# Used Bridgeport



## Phils69 (Oct 28, 2012)

Hey all. New here and am looking to buy a mill and lathe for home. There are two mills with links below I have seen on the local Craigslist .


http://raleigh.craigslist.org/tls/3333472013.html

Never seen one of these

http://winstonsalem.craigslist.org/tls/3345261267.html


----------



## 8ntsane (Oct 28, 2012)

Both look like they are worth going to have a look at. But that second link with the Cinci base, with bridge port head caught my eye. If it all still works, it a Vert/Horiz machine. That one I would inquire about first.


----------



## Hawkeye (Oct 28, 2012)

One question to ask about the combo machine is whether the Bridgy head has to be removed to use the overarm for the horizontal function. Also, what horizontal tooling comes with it? Arbor at least? Overarm supports?
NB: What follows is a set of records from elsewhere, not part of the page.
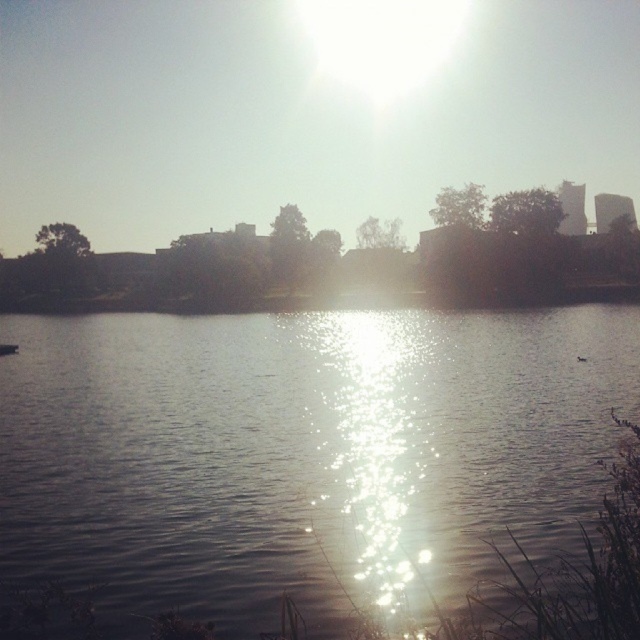 Who is more forward, (316, 348) or (404, 540)?

Positioned in front is point (404, 540).

Does silvery reflective water at center appear over sparkling water at center?

Yes.

Is point (481, 413) farther from camera compared to point (353, 356)?

No, it is in front of (353, 356).

The height and width of the screenshot is (640, 640). I want to click on silvery reflective water at center, so click(x=300, y=452). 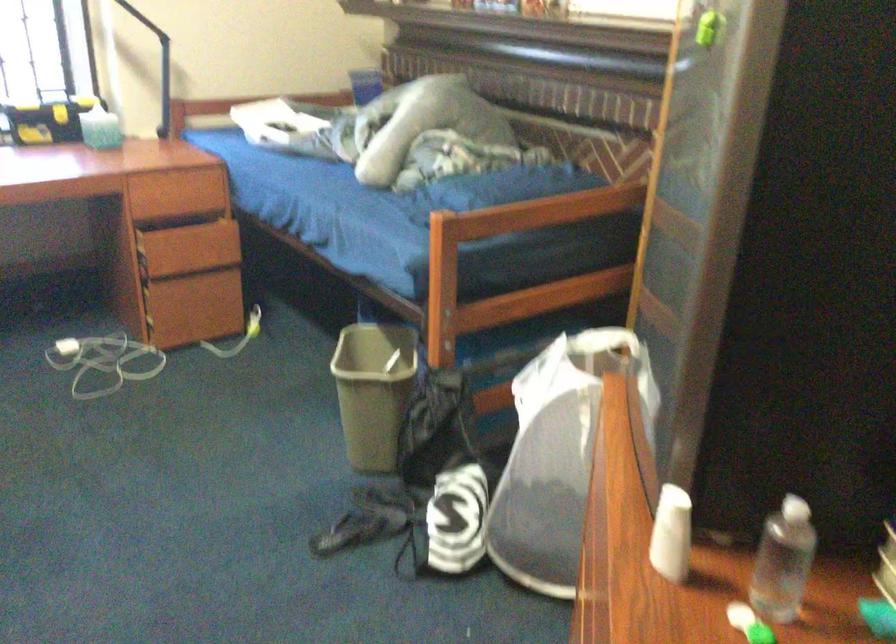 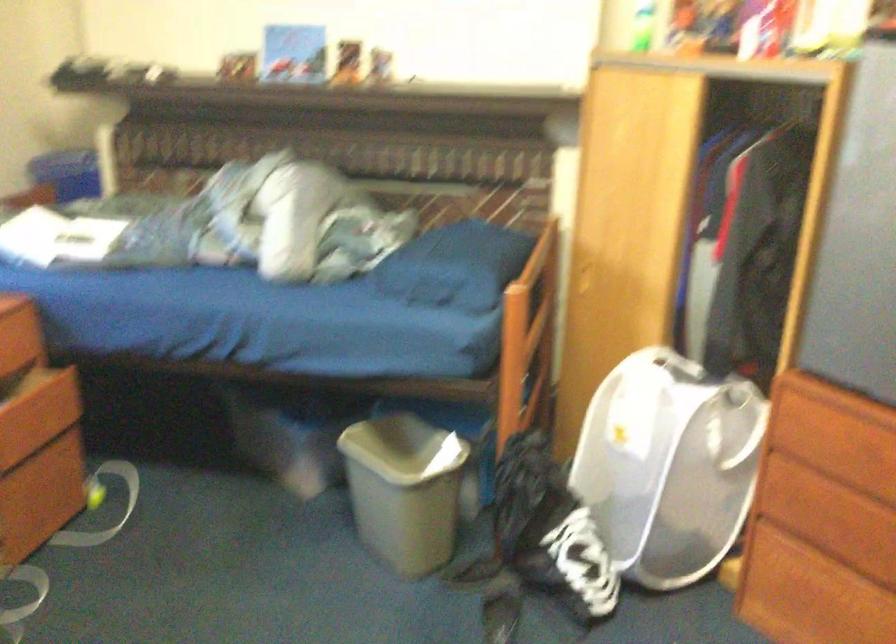 Where in the second image is the point corresponding to (464,474) from the first image?

(549, 529) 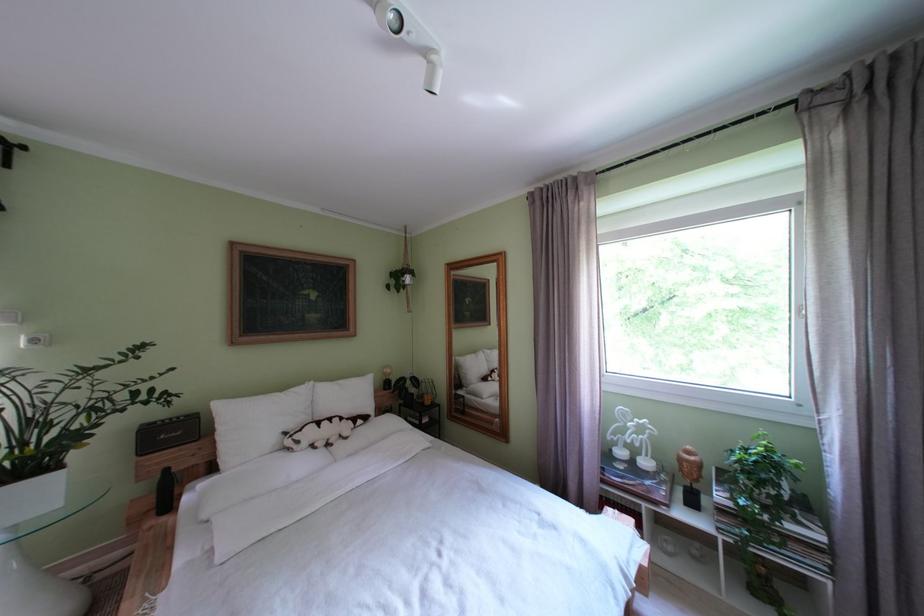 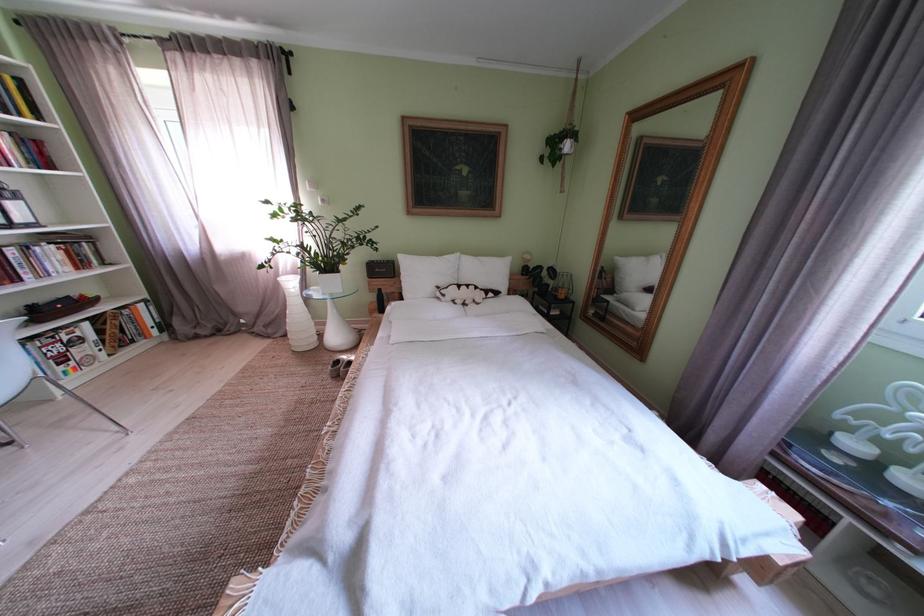 The point at (261, 429) is marked in the first image. Where is the corresponding point in the second image?

(429, 280) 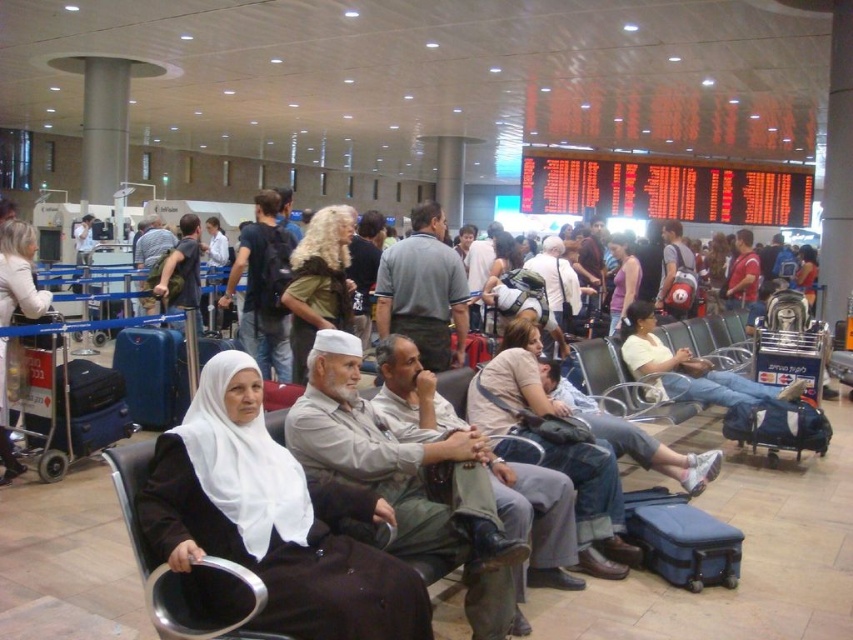 You are standing in the airport terminal and want to take a photo of both point (376, 449) and point (254, 602) in the scene. Which point should you focus on first to ensure both are in clear view?

You should focus on point (376, 449) first because it is closer to the camera than point (254, 602). By focusing on the closer point, both points will be in focus as the depth of field will cover the farther point.

You are a traveler who just arrived at the airport and need to locate your belongings. You see a blue hardshell suitcase at lower right and a purple matte shirt at center. Which object is nearer to you?

The blue hardshell suitcase at lower right is closer to the viewer than the purple matte shirt at center.

You are a passenger who just arrived at the airport terminal and need to place your blue hardshell suitcase at lower right near the seating area. According to the scene description, where exactly should you place it?

The blue hardshell suitcase at lower right should be placed at point (682, 540) as specified in the scene description. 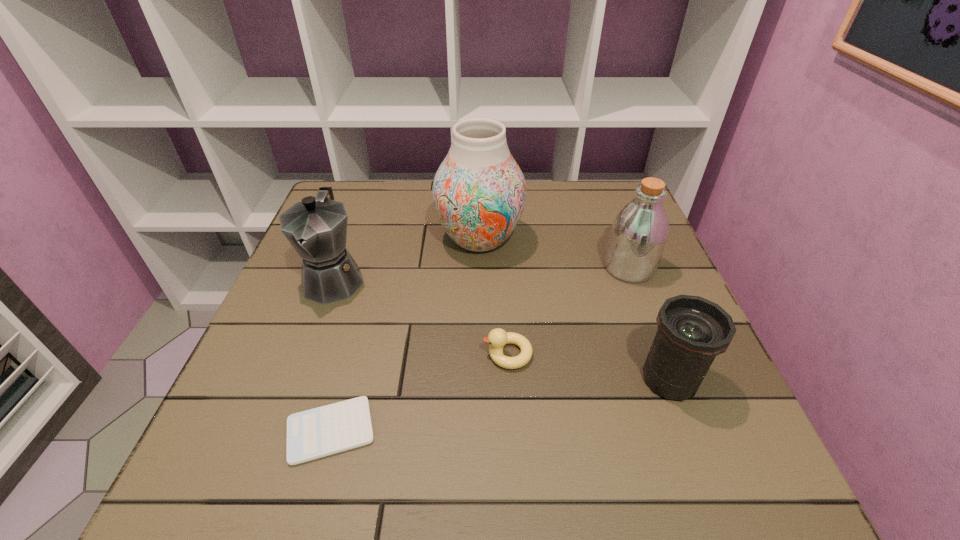 The height and width of the screenshot is (540, 960). I want to click on the tallest object, so click(479, 192).

The width and height of the screenshot is (960, 540). What are the coordinates of `bottle` in the screenshot? It's located at (639, 233).

Where is `coffeepot`? This screenshot has width=960, height=540. coffeepot is located at coordinates (316, 228).

Identify the location of the fourth tallest object. pos(692,331).

At what (x,y) coordinates should I click in order to perform the action: click on duckling. Please return your answer as a coordinate pair (x, y). The width and height of the screenshot is (960, 540). Looking at the image, I should click on (497, 338).

Identify the location of calculator. This screenshot has height=540, width=960. (319, 432).

This screenshot has width=960, height=540. I want to click on vacant space located on the right of the vase, so click(x=656, y=240).

Identify the location of free space located 0.140m on the front of the bottle. This screenshot has height=540, width=960. (654, 333).

At what (x,y) coordinates should I click in order to perform the action: click on vacant space located 0.240m at the spout of the coffeepot. Please return your answer as a coordinate pair (x, y). Looking at the image, I should click on (286, 411).

At what (x,y) coordinates should I click in order to perform the action: click on free location located 0.380m on the left of the telephoto lens. Please return your answer as a coordinate pair (x, y). The height and width of the screenshot is (540, 960). Looking at the image, I should click on (432, 380). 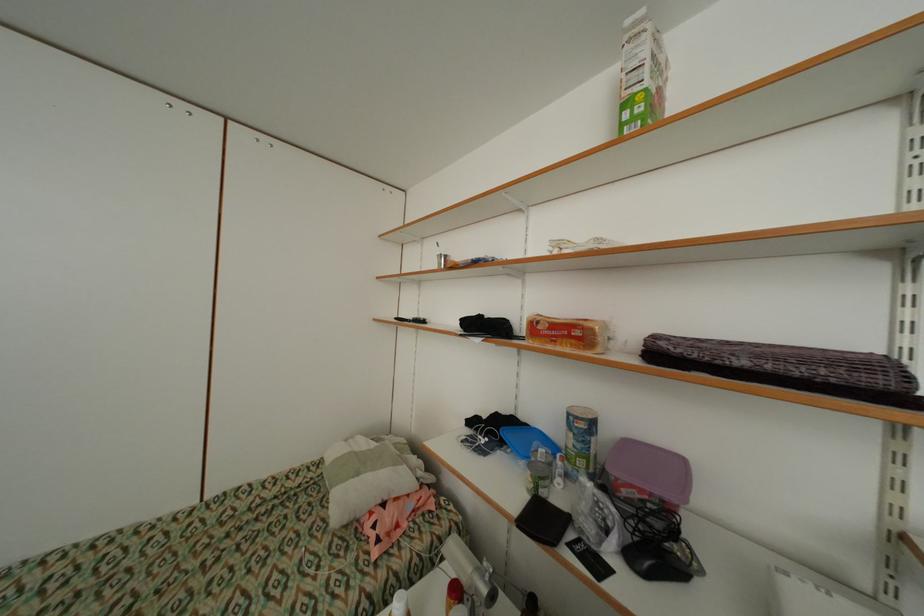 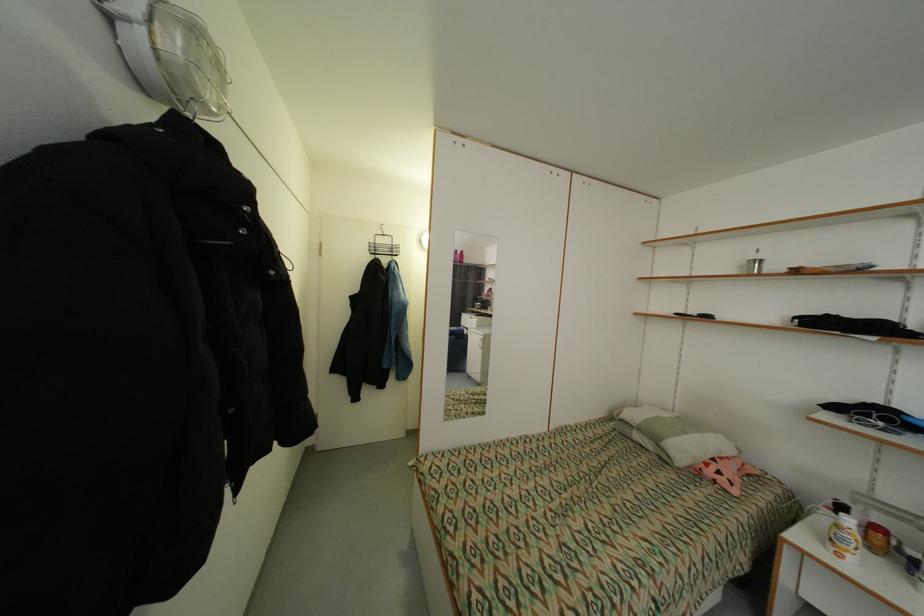 In a continuous first-person perspective shot, in which direction is the camera moving?

The cameraman moved toward left, backward. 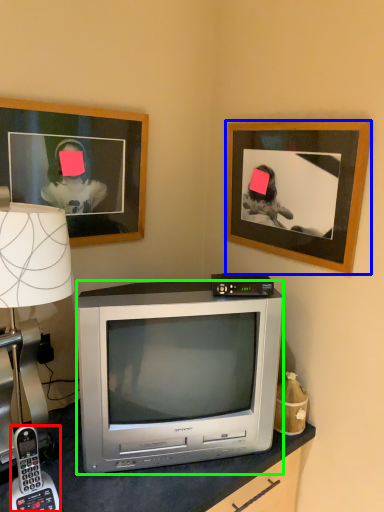 Question: Which object is the farthest from corded phone (highlighted by a red box)? Choose among these: picture frame (highlighted by a blue box) or television (highlighted by a green box).

Choices:
 (A) picture frame
 (B) television

Answer: (A)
For the price and the possibilities, I'll second the look at #2.


----------



## Phils69 (Oct 28, 2012)

I have been machining since 87 and have never seen a franken beast like that. I bet the horizontal part doesn't have a arm on it and it's just used for side  end milling and drilling. Even without the over arm it would definetly would be worth having if it works. Looks big though. I'll try to have a look at it this weekend and post the details. Thanks


----------



## xalky (Oct 28, 2012)

That cincinati looks like a whole lot of machine for the $$. I'd snatch that up if its in good mechanical shape.


----------



## Phils69 (Oct 28, 2012)

That's what I'm thinking. If everything works and the backlash isn't too bad that's a deal for that big of a mill. DRO and power feed too. I'm about two years away from having buying a place I plan on retiring to but I can put it in the garage where I am for now. Have to rent a crane I guess to unload something that size and use casters to get it in the garage?


----------



## Pacer (Oct 28, 2012)

> that size and use casters to get it in the garage?



Speaking of casters -- that thing has already got a cradle thingy with casters on (and smallish ones at it!) Kinda hard to picture it rolling around on that with those small casters - a Bridgy weighs in around 2000-2200# and that big boy is prolly way more than that..

Wish it was near me, I think I'd jump all over it - I like its looks  :thumbsup:


----------



## Phils69 (Oct 29, 2012)

I'm going to talk with a coworker tonight about the best way to move it. He has a machine shop business at home and has some old big stuff also. I need a excuse to get over to see his shop anyways. He likes to collect old machines and sounds like he has some interesting stuff. Anyhow he bought an big lathe and went out of state to get it so maybe he could give me a hand moving it. I think he has a trailer to do it with also. I helped my father in law move a regular 12"? Lathe years ago and we rented a crane truck to do it. That will add to the price considerably though. I can't wait to go check it out.


----------